A first-time report card on the state of school food in Maryland gives top marks to Howard County and finds that many districts fall short in providing salad bars, restricting sugar in meals and limiting vending machines to healthier items even after school hours.
Most of Maryland’s 24 school systems earned middling grades of C or C-plus in the report, including those in the Washington suburbs of Montgomery and Prince George’s counties.
“More than anything, I hope it encourages school systems to pay attention to these areas and improve upon their work,” said Lindsey Parsons, coordinator of Healthy School Food Maryland, a coalition of 20 groups promoting safe and nutritious eating in schools.
The group examined each of Maryland’s school systems based on 12 factors that organizers said are of concern to parents and public-health advocates. Results were released in a report in December, with plans for a webinar next month.
Howard earned the highest total score. Among categories in which it did well were offering salad bars, expressly allowing personal water bottles and posting information about snacks that are sold in cafeterias but that many parents don’t know their children are buying.
School officials in Howard said they appreciate the recognition, noting that they will continue to test and change their menu so that it includes healthy foods that students enjoy.

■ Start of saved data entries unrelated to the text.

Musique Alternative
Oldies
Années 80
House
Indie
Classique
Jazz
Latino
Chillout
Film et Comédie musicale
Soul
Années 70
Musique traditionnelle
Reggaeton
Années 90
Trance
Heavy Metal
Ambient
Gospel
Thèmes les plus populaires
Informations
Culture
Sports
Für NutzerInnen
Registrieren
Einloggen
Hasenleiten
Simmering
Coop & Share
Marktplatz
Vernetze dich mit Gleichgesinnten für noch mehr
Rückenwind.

Howard conducts four or five tastings a year in middle schools and high schools so that students can sample potential new items, said Brian Ralph, director of food and nutrition services. The district has salad bars at all middle schools and high schools, and a pilot project at three elementary schools through a grant program. It has added more variety to its menu in recent years.

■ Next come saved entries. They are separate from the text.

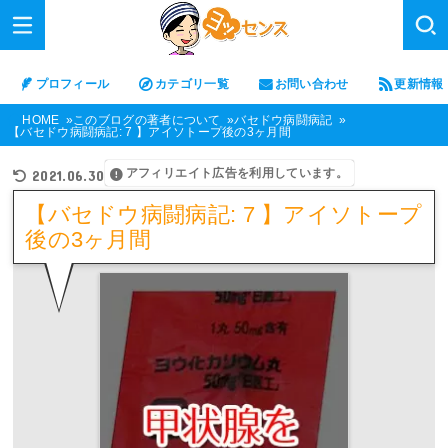
プロフィール
カテゴリ一覧
お問い合わせ
更新情報
HOME
このブログの著者について
バセドウ病闘病記
【バセドウ病闘病記: 7 】アイソトープ後の3ヶ月間
アフィリエイト広告を利用しています。
2021.06.30
【バセドウ病闘病記: 7 】アイソトープ
後の3ヶ月間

“We are very conscious of the fact that there is a correlation between healthy eating and academic achievement,” Ralph said.
Two other school systems rated grades of B-plus in the report, in Carroll and Frederick counties. The bottom of the list included systems in Allegany, Garrett and Worcester counties. The lowest-rated, Worcester, did not fully participate in the study.
Even low-scoring school systems met state and federal school food requirements, Parsons said.
The report credited nearly half of Maryland districts, including Montgomery and Prince George’s, for sourcing at least 25 percent of their food locally. It recognized five school systems for taking a stricter approach to sugar levels in food than federally required.
Montgomery was lauded for being the state’s only school system with a policy limiting foods with certain dyes and chemicals. But Montgomery scored lower on easy access to drinking water at lunch, school-based salad bars and limiting vending machines to healthier items even after school hours end.
Marla Caplon, director of food and nutrition services in Montgomery, said the report card was too narrowly focused and not a fair reflection of the county’s approach. Twenty-five schools have salad bars, she said, but middle schools and high schools offer an entree salad daily, and fresh fruits and vegetables are offered at all schools every day. She also said elementary students who get school lunches are offered free bottles of water.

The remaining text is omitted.